NASA shares parting shots of Vesta

NASA / JPL-Caltech / UCLA / MPS / DLR / IDA

This image mosaic synthesizes some of the best views that NASA's Dawn spacecraft obtained during more than a year in orbit around the asteroid Vesta. A towering mountain, rising more than twice the height of Mount Everest, sticks out from the south pole at the bottom of the image. A chain of three craters known as the "Snowman" can be seen at top left.


NASA's Dawn mission is saying Hasta la Vesta with a series of parting shots showing the asteroid Vesta, unveiled as the probe hightails it for the dwarf planet Ceres, the next stop on its eight-year, 3-billion-mile (5-billion-kilometer) itinerary.

The newly released pictures were taken as the Dawn probe wound down more than a year's worth of observations while in orbit around Vesta, an acorn-shaped world in the main asteroid belt. Dawn's $466 million mission was launched in 2007 and is aimed at studying the composition of Vesta as well as Ceres, two huge asteroids that are thought to preserve a record of the solar system's earliest days.


Dawn's data showed that Vesta has a chemically complex surface and an iron core. Based on its scars, the protoplanet appears to have suffered a mighty cosmic impact not just once, but twice in the past couple of billion years.

If it weren't for Jupiter's disruptive gravitational influence, Vesta might well have grown to become a major planet. "We can now say with certainty that Vesta resembles a small planet more closely than a typical asteroid," UCLA's Christopher Russell, the mission's principal investigator, said last month.

Dawn officially left Vesta's orbit during the night of Sept. 4-5, and its ion propulsion drive is gently pushing the probe toward a rendezvous with Ceres in 2015. Russell and his colleagues said today's images represent the last routine daily delivery from the mission during the three-year cruise, although other images may be highlighted as fresh findings are made.

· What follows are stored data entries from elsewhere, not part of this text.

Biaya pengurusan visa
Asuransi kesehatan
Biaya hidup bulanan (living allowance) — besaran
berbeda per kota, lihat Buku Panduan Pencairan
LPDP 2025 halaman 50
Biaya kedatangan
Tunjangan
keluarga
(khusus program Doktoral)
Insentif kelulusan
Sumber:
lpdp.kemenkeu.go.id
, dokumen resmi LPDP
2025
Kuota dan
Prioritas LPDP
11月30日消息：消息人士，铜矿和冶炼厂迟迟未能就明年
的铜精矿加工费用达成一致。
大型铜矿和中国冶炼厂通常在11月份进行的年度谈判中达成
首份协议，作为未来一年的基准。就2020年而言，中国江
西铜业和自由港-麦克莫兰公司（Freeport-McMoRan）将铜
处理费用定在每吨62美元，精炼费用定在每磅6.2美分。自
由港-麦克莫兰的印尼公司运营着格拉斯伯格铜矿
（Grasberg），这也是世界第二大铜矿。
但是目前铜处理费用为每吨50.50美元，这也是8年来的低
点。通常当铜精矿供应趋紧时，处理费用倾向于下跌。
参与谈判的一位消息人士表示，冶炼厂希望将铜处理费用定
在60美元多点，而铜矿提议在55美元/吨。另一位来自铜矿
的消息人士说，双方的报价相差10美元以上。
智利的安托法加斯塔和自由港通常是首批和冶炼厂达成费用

"Dawn has peeled back the veil on some of the mysteries surrounding Vesta, but we're still working hard on more analysis," Russell said in today's news release. "So while Vesta is now out of sight, it will not be out of mind."

NASA / JPL-Caltech / UCLA / MPS / DLR / IDA

An elevation map from NASA's Dawn probe shows the topography of the northern and southern hemispheres of Vesta, updated with readings gathered during Dawn's last look back. Colors represent distance relative to Vesta's center, with lows in violet and highs in red.

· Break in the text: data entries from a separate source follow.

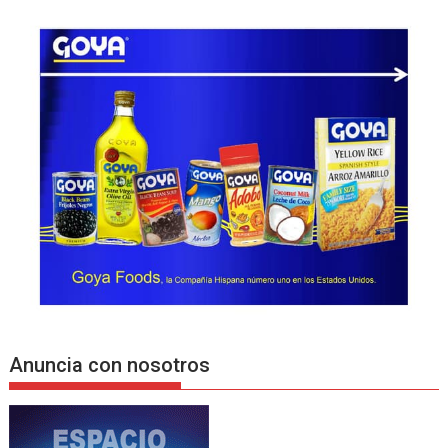
Anuncia con nosotros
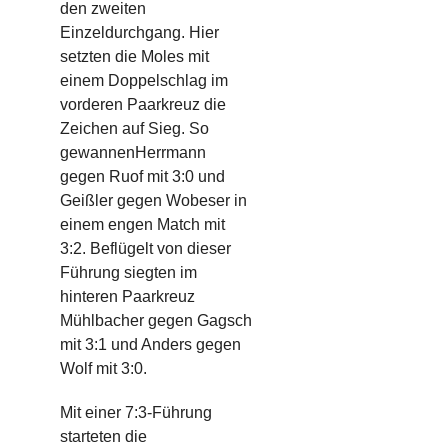
den zweiten
Einzeldurchgang. Hier
setzten die
Moles mit
einem Doppelschlag im
vorderen Paarkreuz die
Zeichen auf Sieg
. So
gewannen
Herrmann
gegen
Ruof
mit 3:0 und
Geißler gegen
Wobeser
in
einem engen Match
mit
3:
2
.
Beflügelt von dieser
Führung siegten i
m
hinteren Paarkreuz
Mühlbacher
gegen
Gagsch
mit 3:1
und
Anders
gegen
Wolf
mit 3:0
.
Mit einer 7:3-Führung
starteten
d
i
e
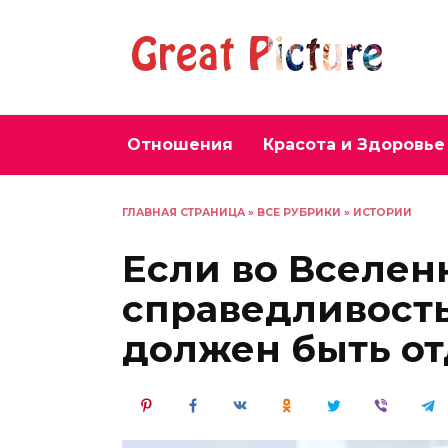
Перейти
к
содержанию
Отношения
Красота и Здоровье
ГЛАВНАЯ СТРАНИЦА
»
ВСЕ РУБРИКИ
»
ИСТОРИИ
Если во Вселен
справедливость
должен быть от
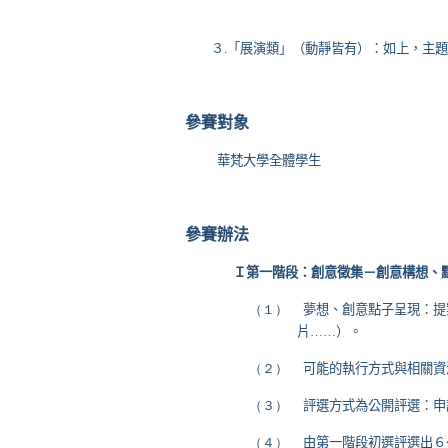
３
.
「展演類」（動靜皆有）：如上，主題
參賽對象
華梵大學全體學生
參賽辦法
Ｉ第一階段：創意徵集－創意構想、
（１）
夢想、創意點子呈現：提
片
……
）。
（２）
可能的執行方式與相關資
（３）
評選方式為公開評選：申
（４）
由第一階段初選評選出６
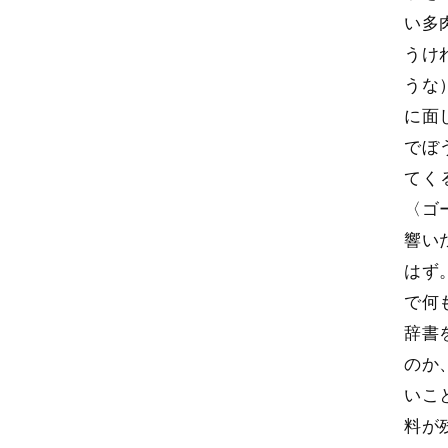
い多
うけ
うな
に面
でぼ
てく
〈ゴ
響い
はず
で何
辞書
のか
いこ
料が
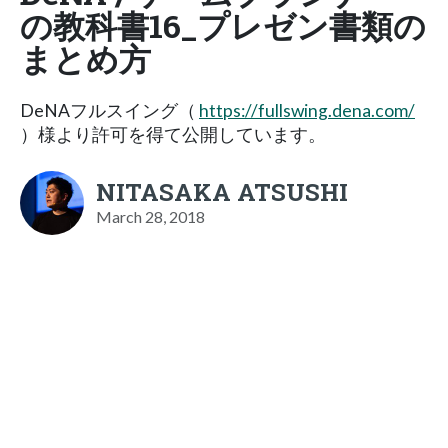
の教科書16_プレゼン書類の
まとめ方
DeNAフルスイング（
https://fullswing.dena.com/
）様より許可を得て公開しています。
NITASAKA ATSUSHI
March 28, 2018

NASA / JPL-Caltech / UCLA / MPS / DLR / IDA

This image from NASA's Dawn mission, released Sept. 10, shows a shadowy view of the asteroid Vesta's northern hemisphere, using pictures obtained during Dawn's last look back. The mosaic is composed of five images obtained by Dawn's framing camera on Aug. 26, while the probe was at an altitude of 4,000 miles (6,000 kilometers).

This video highlights Dawn's top accomplishments during its orbit around the giant asteroid Vesta.

Researchers expect to see a markedly different world when Dawn gets to Ceres. Unlike 330-mile-wide (530-kilometer-wide) Vesta, 583-mile-wide (940-kilometer-wide) Ceres is so massive that its gravity has crushed the world into a basically spherical shape — which is why the International Astronomical Union classifies it as a dwarf planet. Ceres has a differentiated crust, icy mantle and core, and may have a higher water content than Earth.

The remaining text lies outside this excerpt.